At the end of the first 4 weeks, the treatment will be interrupted, and a 1-week wash-out period will be observed. Based on what is commonly observed in clinical practice, it is believed that 1 week of wash-out is adequate time for mucus to re-accumulate in the airways and restore the baseline conditions necessary for the crossover, while also avoiding the risk of adverse events due to mucus accumulation. At the end of the wash-out week, the second phase of the study will begin, also lasting 4 weeks, with a treatment switch: Group A patients will use the Simeox® device, and Group B patients will undergo conventional respiratory physiotherapy.
Randomization will be conducted with a 1:1 ratio without stratification by the statisticians of the Research and Innovation Unit of the IRCCS AOUBO using statistical software. The randomization list will be entered into the study's eCRF, created with REDCap, and will be consulted by the investigators at each new enrollment. Treatment arm assignment will be performed at V1.
If the enrolled patients are already undergoing respiratory physiotherapy, they will be subjected to a 1-week wash-out period before starting the study, during which respiratory physiotherapy will be suspended. The Investigators will not include patients with cystic fibrosis (CF) in the study, as the production of bronchial secretions in this group of patients is substantial. In patients with bronchiectasis not due to CF, however, secretion production is generally much more modest, and, as done in other studies, a short wash-out period does not significantly increase risks for these patients. For greater caution, the study will only be proposed to patients in a stable phase (absence of ongoing exacerbations) and with sputum production < 200 mL/day (comparable to 1 plastic cup). These are the criteria by which, in clinical judgment, "non-strongly secretive" patients are identified.

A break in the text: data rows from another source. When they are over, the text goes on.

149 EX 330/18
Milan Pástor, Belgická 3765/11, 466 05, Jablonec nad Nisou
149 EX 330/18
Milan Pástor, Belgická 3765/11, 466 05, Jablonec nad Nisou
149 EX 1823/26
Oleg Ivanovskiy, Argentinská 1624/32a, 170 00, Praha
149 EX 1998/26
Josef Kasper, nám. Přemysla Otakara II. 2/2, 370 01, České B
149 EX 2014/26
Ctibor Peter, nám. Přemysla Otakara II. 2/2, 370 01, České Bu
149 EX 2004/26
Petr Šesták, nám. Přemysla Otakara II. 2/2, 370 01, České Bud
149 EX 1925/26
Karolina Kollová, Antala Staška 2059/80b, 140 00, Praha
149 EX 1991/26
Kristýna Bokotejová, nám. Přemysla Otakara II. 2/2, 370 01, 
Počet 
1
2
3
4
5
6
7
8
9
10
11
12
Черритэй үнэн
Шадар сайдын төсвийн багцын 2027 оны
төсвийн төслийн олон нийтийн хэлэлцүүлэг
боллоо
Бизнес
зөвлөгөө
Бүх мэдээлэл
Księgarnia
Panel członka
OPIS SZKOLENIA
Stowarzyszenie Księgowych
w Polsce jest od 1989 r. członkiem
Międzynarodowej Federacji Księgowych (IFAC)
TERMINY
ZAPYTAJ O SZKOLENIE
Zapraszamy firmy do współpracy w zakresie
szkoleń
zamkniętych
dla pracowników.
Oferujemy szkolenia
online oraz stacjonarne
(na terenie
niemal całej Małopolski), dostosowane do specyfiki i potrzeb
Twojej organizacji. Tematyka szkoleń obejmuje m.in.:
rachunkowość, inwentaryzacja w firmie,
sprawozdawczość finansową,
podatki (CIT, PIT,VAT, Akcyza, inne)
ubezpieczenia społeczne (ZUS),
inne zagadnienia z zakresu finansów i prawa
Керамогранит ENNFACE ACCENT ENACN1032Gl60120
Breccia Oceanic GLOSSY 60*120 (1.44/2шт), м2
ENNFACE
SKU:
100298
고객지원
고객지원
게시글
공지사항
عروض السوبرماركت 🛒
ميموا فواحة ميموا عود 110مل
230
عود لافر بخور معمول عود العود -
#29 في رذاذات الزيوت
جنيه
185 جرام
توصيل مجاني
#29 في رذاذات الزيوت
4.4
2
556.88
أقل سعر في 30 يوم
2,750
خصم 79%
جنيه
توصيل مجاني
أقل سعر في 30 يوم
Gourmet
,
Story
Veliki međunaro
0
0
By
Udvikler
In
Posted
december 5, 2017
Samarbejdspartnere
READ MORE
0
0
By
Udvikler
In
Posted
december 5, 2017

During the wash-out period, patients will be invited to contact us immediately if sputum production exceeds 200 mL/day, in which case the investigators will exclude the patient from the study and arrange a short-term visit.
Eligibility
Inclusion Criteria:
- Patients with a diagnosis of bronchiectasis not due to cystic fibrosis who are not hospitalized.
- Age ≥ 18 years.
- Evidence of bronchiectasis in at least one lung lobe from a chest CT scan performed within the 10 years prior to enrollment.
- Absence of exacerbations in the 28 days preceding enrollment.
- Sputum producers with volumes less than or equal to 200 mL/day.
- Under treatment with optimized standard therapy for bronchiectasis that has been stable for at least one year, with no changes in the 28 days prior to enrollment.
- Eligible for and/or already undergoing respiratory physiotherapy.
- Signed informed consent.
Exclusion Criteria:
- Diagnosis of COPD or bronchial asthma interpreted as primary and predominant diseases compared to bronchiectasis.
- Presence of tracheostomy.
- History of significant hemoptysis (≥300 mL of blood) or requiring embolization or blood transfusions in the 4 weeks preceding enrollment.
- Hemodynamic instability (mean arterial pressure < 65 mmHg, heart rate > 110 bpm).
- Undrained pneumothorax (evident on chest X-ray, deemed not worthy of pleural drainage according to standard clinical-assistance pathways and thus subjected to follow-up).
- Women who are pregnant or breastfeeding.